-- Transcribed page contents --
▽
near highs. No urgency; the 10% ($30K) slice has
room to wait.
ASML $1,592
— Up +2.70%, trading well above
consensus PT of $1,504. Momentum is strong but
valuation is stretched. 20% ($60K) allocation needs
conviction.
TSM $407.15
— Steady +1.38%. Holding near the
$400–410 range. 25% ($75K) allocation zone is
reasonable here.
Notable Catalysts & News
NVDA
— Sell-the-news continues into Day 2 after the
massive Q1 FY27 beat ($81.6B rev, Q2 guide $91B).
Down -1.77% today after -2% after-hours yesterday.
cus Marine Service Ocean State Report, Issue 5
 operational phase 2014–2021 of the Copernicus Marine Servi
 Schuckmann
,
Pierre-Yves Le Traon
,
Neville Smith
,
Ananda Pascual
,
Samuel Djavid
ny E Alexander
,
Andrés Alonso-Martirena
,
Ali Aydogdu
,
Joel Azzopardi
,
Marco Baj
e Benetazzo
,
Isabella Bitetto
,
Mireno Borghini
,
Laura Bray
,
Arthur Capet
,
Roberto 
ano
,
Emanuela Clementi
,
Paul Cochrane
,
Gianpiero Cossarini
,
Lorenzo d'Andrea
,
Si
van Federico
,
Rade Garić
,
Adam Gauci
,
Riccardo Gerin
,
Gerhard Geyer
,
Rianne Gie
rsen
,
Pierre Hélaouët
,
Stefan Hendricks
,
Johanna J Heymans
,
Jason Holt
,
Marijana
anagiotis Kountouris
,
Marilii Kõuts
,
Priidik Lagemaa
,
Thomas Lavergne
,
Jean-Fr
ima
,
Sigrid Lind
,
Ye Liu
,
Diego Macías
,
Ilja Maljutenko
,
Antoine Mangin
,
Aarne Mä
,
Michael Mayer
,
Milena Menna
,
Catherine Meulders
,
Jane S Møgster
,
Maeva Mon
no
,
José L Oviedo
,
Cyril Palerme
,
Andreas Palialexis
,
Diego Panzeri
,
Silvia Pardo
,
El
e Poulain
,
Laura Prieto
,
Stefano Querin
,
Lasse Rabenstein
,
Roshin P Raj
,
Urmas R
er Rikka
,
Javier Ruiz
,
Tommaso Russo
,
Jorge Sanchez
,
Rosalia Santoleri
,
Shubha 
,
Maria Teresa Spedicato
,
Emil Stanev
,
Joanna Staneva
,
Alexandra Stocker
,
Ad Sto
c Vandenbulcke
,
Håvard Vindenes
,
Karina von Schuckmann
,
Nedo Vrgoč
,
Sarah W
△
-- Your instructions --
An exact restatement of the lines from the one with "Pierre-Yves Le Traon" through the last line of the data is the only acceptable answer.

-- Answer space --
Pierre-Yves Le Traon
,
Neville Smith
,
Ananda Pascual
,
Samuel Djavid
ny E Alexander
,
Andrés Alonso-Martirena
,
Ali Aydogdu
,
Joel Azzopardi
,
Marco Baj
e Benetazzo
,
Isabella Bitetto
,
Mireno Borghini
,
Laura Bray
,
Arthur Capet
,
Roberto 
ano
,
Emanuela Clementi
,
Paul Cochrane
,
Gianpiero Cossarini
,
Lorenzo d'Andrea
,
Si
van Federico
,
Rade Garić
,
Adam Gauci
,
Riccardo Gerin
,
Gerhard Geyer
,
Rianne Gie
rsen
,
Pierre Hélaouët
,
Stefan Hendricks
,
Johanna J Heymans
,
Jason Holt
,
Marijana
anagiotis Kountouris
,
Marilii Kõuts
,
Priidik Lagemaa
,
Thomas Lavergne
,
Jean-Fr
ima
,
Sigrid Lind
,
Ye Liu
,
Diego Macías
,
Ilja Maljutenko
,
Antoine Mangin
,
Aarne Mä
,
Michael Mayer
,
Milena Menna
,
Catherine Meulders
,
Jane S Møgster
,
Maeva Mon
no
,
José L Oviedo
,
Cyril Palerme
,
Andreas Palialexis
,
Diego Panzeri
,
Silvia Pardo
,
El
e Poulain
,
Laura Prieto
,
Stefano Querin
,
Lasse Rabenstein
,
Roshin P Raj
,
Urmas R
er Rikka
,
Javier Ruiz
,
Tommaso Russo
,
Jorge Sanchez
,
Rosalia Santoleri
,
Shubha 
,
Maria Teresa Spedicato
,
Emil Stanev
,
Joanna Staneva
,
Alexandra Stocker
,
Ad Sto
c Vandenbulcke
,
Håvard Vindenes
,
Karina von Schuckmann
,
Nedo Vrgoč
,
Sarah W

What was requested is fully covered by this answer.